Tough To Beat a Classic

In the last week, I’ve put a couple of pens in my stable back into the rotation after having been ‘on holiday’ for almost two years. First is a Sheaffer Lifetime Flat Top, in a black & pearl body. It’s faded a bit over the years, but oh, what a pen. Another is my Parker ‘Big Red’ Sr. Duofold. Both pens manufactured (I think) in the 1920’s. Both classics. Both dependable, smooth writers. One (the Sheaffer) puts down a fine wet line. The other an equally wet medium-to-broad stroke.

It’s a shame that 75+ years later, these titans of the pen world have gone downhill. To be fair, Sheaffer (in my humble opinion) has fared slightly better than Parker. All of their modern pens that I’ve sampled (and again, to be fair, is far from the whole line) have been very high quality pens. From their Frontier to the Sonnet, all have been good pens. But Parker….
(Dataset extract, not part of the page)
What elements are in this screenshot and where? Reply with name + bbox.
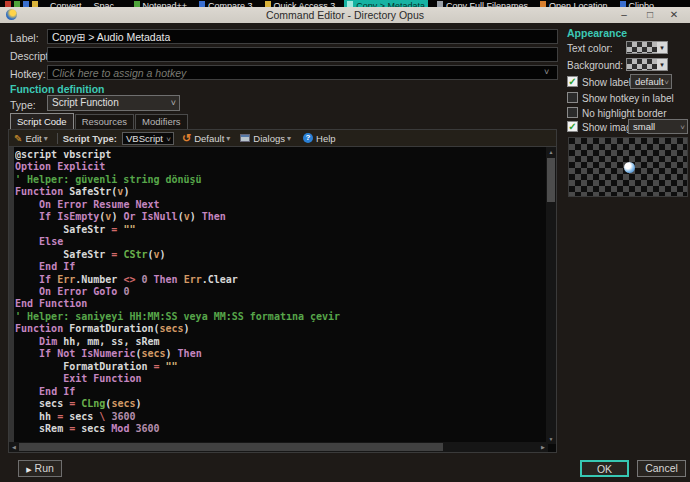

My Mother gave me this formerly gorgeous Parker Sonnet in a burgundy red lacquer Christmas before last. It’s been a pretty lousy writer from day one. Skips, dries up easily. And just look at the beautiful lacquer job on this jewel. It looks like a bus has driven over it — multiple times. This is just from posting the cap. Never dropped, never abused. As I mentioned, this was a gift, so I’m not certain what was paid for it. Too much, I know that. Fountain Pen Hospital has them for $84 bucks. In my mind, it compares to Sheaffer’s Prelude (FPH has these too, $54 bucks) which is a FAR superior pen.

Just goes to prove, it’s tough to beat a classic.


Author: Will Isaac

Pen addict.

One thought on “Tough To Beat a Classic”

  1. I have had the same thing happen to one of my sonnets but it turned out to be a counterfeit parker. I have never had it happen to a real one. The counterfeits have a brass barrel under the lacquer.